When sufficiently recovered, they reported the death of Glass, and their escape from the pursuit of the wounded white bear. A large party was instantly in arms. It had gone but a short distance when the bear was discovered and despatched without difficulty. Glass, they found, was not yet dead; they bore him to the camp, still insensible from the shock of his dreadful wounds. They were considered mortal, but, of course, bound up and treated as well as their circumstances would admit.

A question then arose, how he should be disposed of; to carry him farther was useless, if not impossible; and it was finally settled that he should be left. Eighty dollars were subscribed for any two men who would volunteer to remain with him, await his death, and then overtake the party. A man named Fitzgerald, and a youth of seventeen, accepted the proposals; and the succeeding day the main party continued its route as usual.
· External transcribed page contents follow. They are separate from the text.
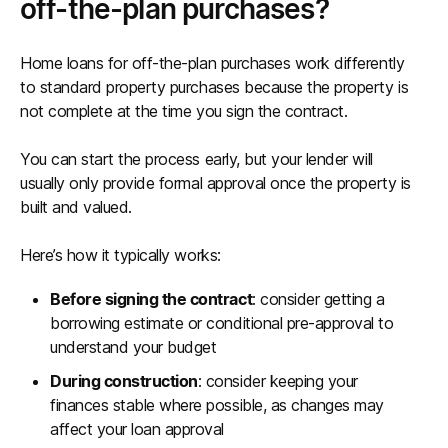
off-the-plan purchases?
Home loans for off-the-plan purchases work differently
to standard property purchases because the property is
not complete at the time you sign the contract.
You can start the process early, but your lender will
usually only provide formal approval once the property is
built and valued.
Here’s how it typically works:
Before signing the contract
: consider getting a
borrowing estimate or conditional pre-approval to
understand your budget
During construction
: consider keeping your
finances stable where possible, as changes may
affect your loan approval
For two days they faithfully administered to his wants; then their imaginations began to create difficulties in their situation; at least their inactive stay became very irksome; and as they considered his recovery as hopeless, they equally agreed to think their remaining longer useless. Thus wrought upon, and from innate depravity, they conceived the horrid idea of deserting him, overtaking the party, and reporting his death: — and they determined upon the prompt execution of their design: — nay more, these most heartless of wretches, taking advantage of his first sleep, not contented with the desertion of a sacred trust, robbed him of his rifle, knife, and, in short, everything but a small kettle containing water, and a wallet on which his head rested; and which fortunately contained a razor.
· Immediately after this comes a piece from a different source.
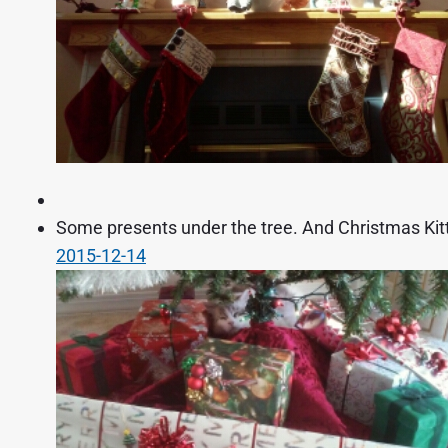
Some presents under the tree. And Christmas Kitty
2015-12-14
On awakening, how could he realise his situation! Helpless from painful wounds, he lay in the midst of a desert. His prospect was starvation and death. He was deserted by the human race.
But all could not equal the mental conflict created by this act, which words cannot sufficiently blacken. He muttered a mingled curse and prayer: — he had a motive for living! He swore, as if on his grave for an altar, his endless hatred, and if spared, his vengeance on the actors in so foul a deed.

Glass, when his water was exhausted, for fear he should become so weak as to perish for want of it, succeeded with great difficulty in crawling to the edge of the stream, where he lay incapable of further exertion for several days.

Few are aware, until tried, of their capacity for endurance: and the mind seldom shrinks from an exertion that will yield a single ray of hope to illume the darkness of its waste.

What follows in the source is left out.